Ordered mine at 6:00 AM on the day pricing was announced from B&H and still haven't heard anything...


----------



## jdramirez (Apr 29, 2014)

Please share... It is all very exciting.


----------



## wickidwombat (Apr 29, 2014)

jdramirez said:


> Please share... It is all very exciting.



check the lens gallary


----------



## jdramirez (Apr 29, 2014)

wickidwombat said:


> jdramirez said:
> 
> 
> > Please share... It is all very exciting.
> ...


After work. I'll stress my bandwidth to its limits.


----------



## jdramirez (Apr 29, 2014)

Actually... I don't care about 50L v 50 art as much as I care about 50 art v 85L mkii.

So if anyone wants to compare those...


----------



## wickidwombat (Apr 29, 2014)

jdramirez said:


> Actually... I don't care about 50L v 50 art as much as I care about 50 art v 85L mkii.
> 
> So if anyone wants to compare those...



well i have the 85 sigma

at 1.4 the 50 art easily beats it and i think the bokeh is better
I feel there is not a significant difference in sharpness between the 85L II and the 85 sigma but the 85L II has better bokeh.
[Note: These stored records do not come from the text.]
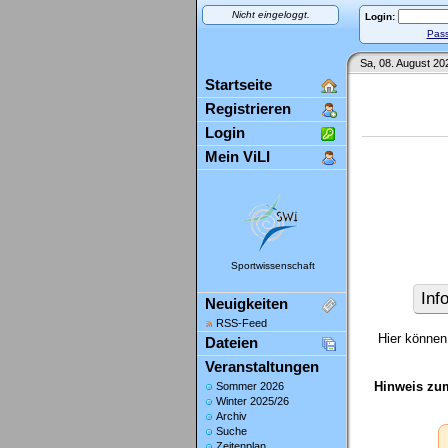
Nicht eingeloggt.
Login:
Pass
Sa, 08. August 20
Startseite
Registrieren
Login
Mein ViLI
Sportwissenschaft
Inf
Neuigkeiten
RSS-Feed
Hier können 
Dateien
Veranstaltungen
Hinweis zu
Sommer 2026
Winter 2025/26
Archiv
Suche
Zeitenplan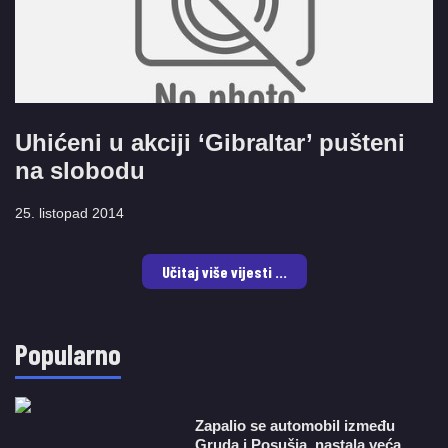
Uhićeni u akciji ‘Gibraltar’ pušteni
na slobodu
25. listopad 2014
Učitaj više vijesti ...
Popularno
Zapalio se automobil između
Gruda i Posušja, nastala veća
I think the 50 art bokeh is pretty awesome to be honest this lens is a bokeh monster


----------



## aalbert (Apr 30, 2014)

As of today, here is B&H's update - _"I am sorry but at this time the manufacturer has not given us a delivery date for this lens "_ that they sent me in response to an online query about the status of this lens.


----------



## JustMeOregon (Apr 30, 2014)

How does the focus-consistency feel? Anything like TDP's 40% miss-rate?


----------



## wickidwombat (Apr 30, 2014)

JustMeOregon said:


> How does the focus-consistency feel? Anything like TDP's 40% miss-rate?



nothing like 40% maybe 20% in really bad light but thats common on most lenses


----------



## Dylan777 (Apr 30, 2014)

jdramirez said:


> Actually... I don't care about 50L v 50 art as much as I care about 50 art v 85L mkii.
> 
> So if anyone wants to compare those...



Sounds like apple Vs orange


----------



## adhocphotographer (Apr 30, 2014)

Dylan777 said:


> jdramirez said:
> 
> 
> > Actually... I don't care about 50L v 50 art as much as I care about 50 art v 85L mkii.
> ...



Orange of course!


----------



## drmikeinpdx (Apr 30, 2014)

Nice to see some excitement about a new product! Keep those reports coming.


----------



## metacove (Apr 30, 2014)

Most places show it shipping late April. Are we late enough in April yet ?

Hah. I'm excited as well. I preordered really late (Just this week) so I'm not getting my hopes up on getting one from the first batch of shipments.


----------



## Northstar (Apr 30, 2014)

I got my confirmation....that I cancelled my order.

I just decided that I like my 24-70 2.8ii so much that I probably wouldn't use the sigma enough to justify the $1k.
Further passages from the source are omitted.